NuExtract-1.5-tiny

numind

NuExtract-1.5-tiny is a fine-tuned 0.5B parameter model based on Qwen2.5, specialized for structured information extraction with multi-language support and long document handling.

Property	Value
Base Model	Qwen2.5-0.5B
Languages	English, French, Spanish, German, Portuguese, Italian
License	Apache 2.0
Hugging Face	numind/NuExtract-1.5-tiny

What is NuExtract-1.5-tiny?

NuExtract-1.5-tiny is a specialized language model fine-tuned for structured information extraction. Built upon Qwen2.5-0.5B, it's designed to efficiently process and extract structured data from documents while maintaining high accuracy and supporting multiple languages. The model is particularly notable for its ability to handle long documents and its focus on pure extraction tasks.

Implementation Details

The model implements a sophisticated architecture optimized for information extraction tasks. It requires input in the form of text and a JSON template that defines the structure of the information to be extracted. For optimal performance, it's recommended to use the model with a temperature setting very close to or at 0, as higher values may impact the pure extraction capability.

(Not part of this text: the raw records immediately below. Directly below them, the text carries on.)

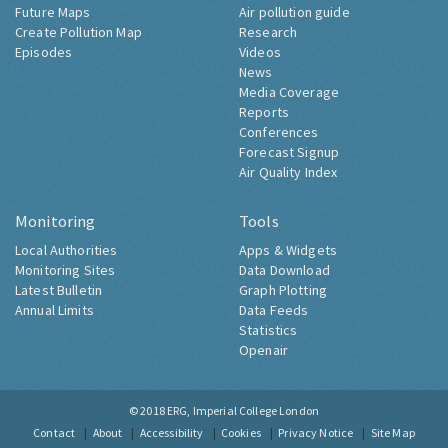
Future Maps
Air pollution guide
Create Pollution Map
Research
Episodes
Videos
News
Media Coverage
Reports
Conferences
Forecast Signup
Air Quality Index
Monitoring
Tools
Local Authorities
Apps & Widgets
Monitoring Sites
Data Download
Latest Bulletin
Graph Plotting
Annual Limits
Data Feeds
Statistics
Openair
© 2018
ERG, Imperial College London
Contact
About
Accessibility
Cookies
Privacy Notice
Site Map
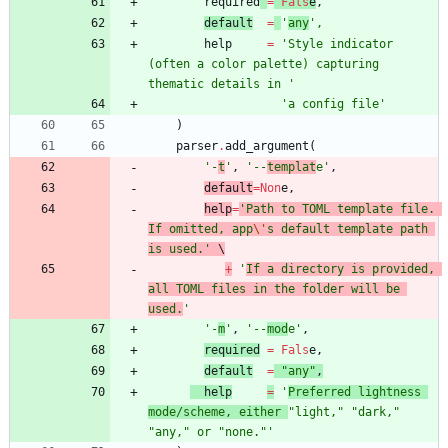
required
=
Fals
e
,
default
=
'
any
'
,
help
=
'
Style indicator 
(often a color palette) capturing 
thematic details in 
'
'
a config file
'
)
parser
.
add_argument
(
'
-
t
'
,
'
--
templat
e
'
,
default
=
Non
e
,
help
=
'
Path to TOML template file. 
If omitted, app
\'
s default template path 
is used.
'
 \
+
'
If a directory is provided, 
all TOML files in the folder will be 
used.
'
'
-
m
'
,
'
--
mod
e
'
,
required
=
Fals
e
,
default
=
"
any
"
,
help
=
'
Preferred lightness 
mode/scheme, either 
"
light,
"
"
dark,
"
"
any,
"
 or 
"
none.
"
'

Supports batch processing for multiple documents
Implements sliding window attention for handling long sequences
Includes robust JSON template-based extraction
Optimized for zero-shot performance in multiple languages

Core Capabilities

Multi-language support across six major European languages
Long document processing with sliding window attention
Structured information extraction using JSON templates
High-accuracy extraction with focus on maintaining original text
Batch processing support for efficient document handling

Frequently Asked Questions

Q: What makes this model unique?

NuExtract-1.5-tiny stands out for its specialized focus on structured information extraction while maintaining efficiency with a relatively small parameter count. Its ability to handle multiple languages and long documents, combined with its template-based approach, makes it particularly valuable for automated data extraction tasks.

Q: What are the recommended use cases?

The model is ideal for scenarios requiring structured information extraction from documents, such as processing business documents, academic papers, or any text where specific data needs to be extracted into a structured format. It's particularly useful when dealing with multilingual content or long documents that need precise information extraction.